Content Filtering on School Networks Now Required

Image via NetSpark

Image via NetSpark

The government has adopted a policy which states that if a school receives E-Rate funding for internet connectivity, they must adhere to new rules about how to appropriately use the internet. Schools must provide parents with reasonable notice and conduct at least one public meeting before adopting the policy. Here are the key points of the policy that must be implemented:

  • Policy and technology measures to restrict access by minors to inappropriate internet content
  • Security measures to protect minors who use email, chat rooms and other direct electronic communications
  • Rules regarding unlawful online activities by minors, including hacking and other unauthorized access
  • Protections against the unauthorized disclosure, use or dissemination of minors’ personal information

Luckily for schools, the Children’s Internet Protection Act has been around since 2001, and many schools who already implement it have their policies online, so you don’t have to create it all from scratch.

Best Practices For Content Filtering and Monitoring

CIPA requires that schools use “a technology protection measure with respect to any of its computers with internet access that protects against access through such computers to visual depictions that are obscene, child pornography, or harmful to minors.” The law also requires that schools monitor activity of minors online to detect potential inappropriate use.

The bottom line is that all schools covered by E-Rate must perform content filtering that blocks inappropriate content. Typically, schools will install a dedicated content filtering device that goes into the network and evaluates all requested webpages. These devices, available from manufacturers such as Barracuda Networks, Lightspeed and Dell SonicWALL, provide administrators with an interface that allows them to configure the filtering parameters and provide regular updates to the filtered site list.

Administrators responsible for maintaining these filters should never forget that students can be quite resourceful when wanting to bypass content filters. When schools first introduced content filters, many students quickly found out that most could be bypassed by adding HTTPS to the front of the URL, thus making the filter “safe” even if it wasn’t an appropriate website. After content filtering companies blocked this approach, students discovered the existence of online proxy servers that weren’t blocked by content filters, which allowed access to any other site on the internet. Content filtering companies quickly moved to add proxy sites to the blocked list. Today, enterprising students use cloud service providers to create their own private proxy servers that aren’t included on filtering lists and aren’t currently blocked.

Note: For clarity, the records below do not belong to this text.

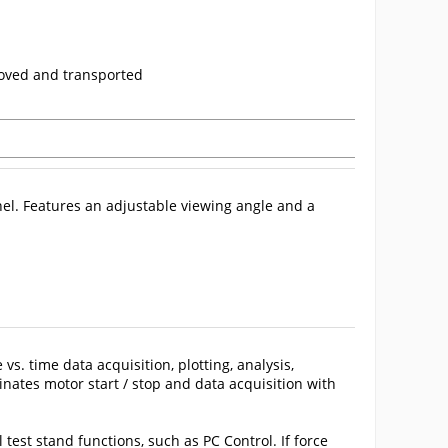
moved and transported
nel. Features an adjustable viewing angle and a
e vs. time data acquisition, plotting, analysis,
inates motor start / stop and data acquisition with
st stand functions, such as PC Control. If force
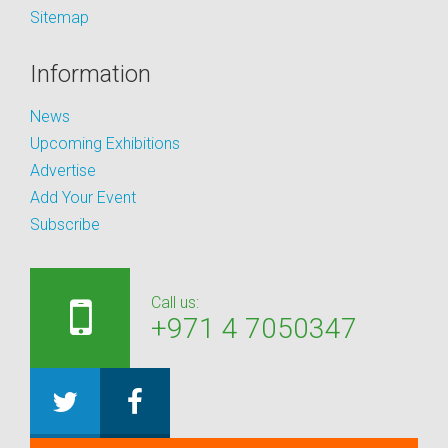
Sitemap
Information
News
Upcoming Exhibitions
Advertise
Add Your Event
Subscribe
Call us:
+971 4 7050347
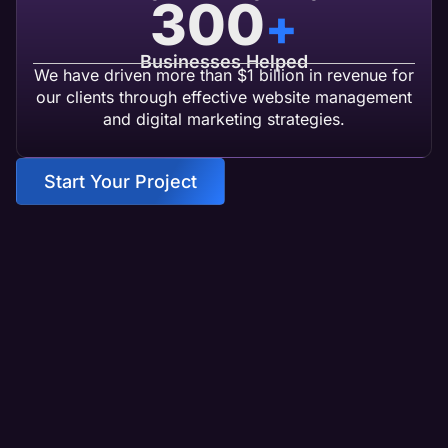
300
+
Businesses Helped
We have driven more than $1 billion in revenue for
our clients through effective website management
and digital marketing strategies.
Start Your Project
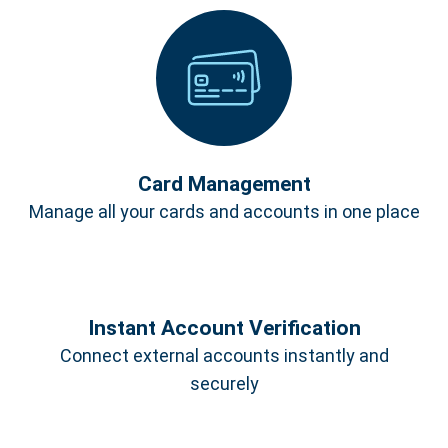
Card Management
Manage all your cards and accounts in one place
Instant Account Verification
Connect external accounts instantly and
securely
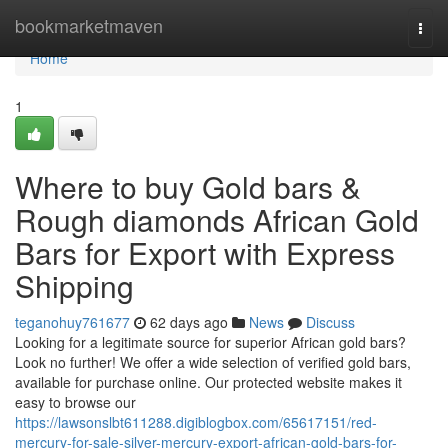
Home
bookmarketmaven
Togg
navi
Home
1
Where to buy Gold bars &
Rough diamonds African Gold
Bars for Export with Express
Shipping
teganohuy761677
62 days ago
News
Discuss
Looking for a legitimate source for superior African gold bars?
Look no further! We offer a wide selection of verified gold bars,
available for purchase online. Our protected website makes it
easy to browse our
https://lawsonslbt611288.digiblogbox.com/65617151/red-
mercury-for-sale-silver-mercury-export-african-gold-bars-for-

The struggle between students and administrators for effective content filtering is a cat-and-mouse game that will never end. While CIPA requires technical filtering measures, these will never be sufficient to completely protect students from inappropriate content. School administrators must monitor ­student activity with old-fashioned shoulder surfing and watch for signs that students have found a method to bypass filters. Using traditional disciplinary techniques to punish students who bypass the filters sends a strong message and may deter future unauthorized access attempts.

Another great tool is monitoring the actual screen of computers. There is plenty of different software that does this, and could be worthwhile looking into it if your devices are connected to the network.

Overall, the best thing to do is to teach kids good digital citizenship and how to use the internet appropriately online. With that, students will be able to learn and grow with the internet as a great tool.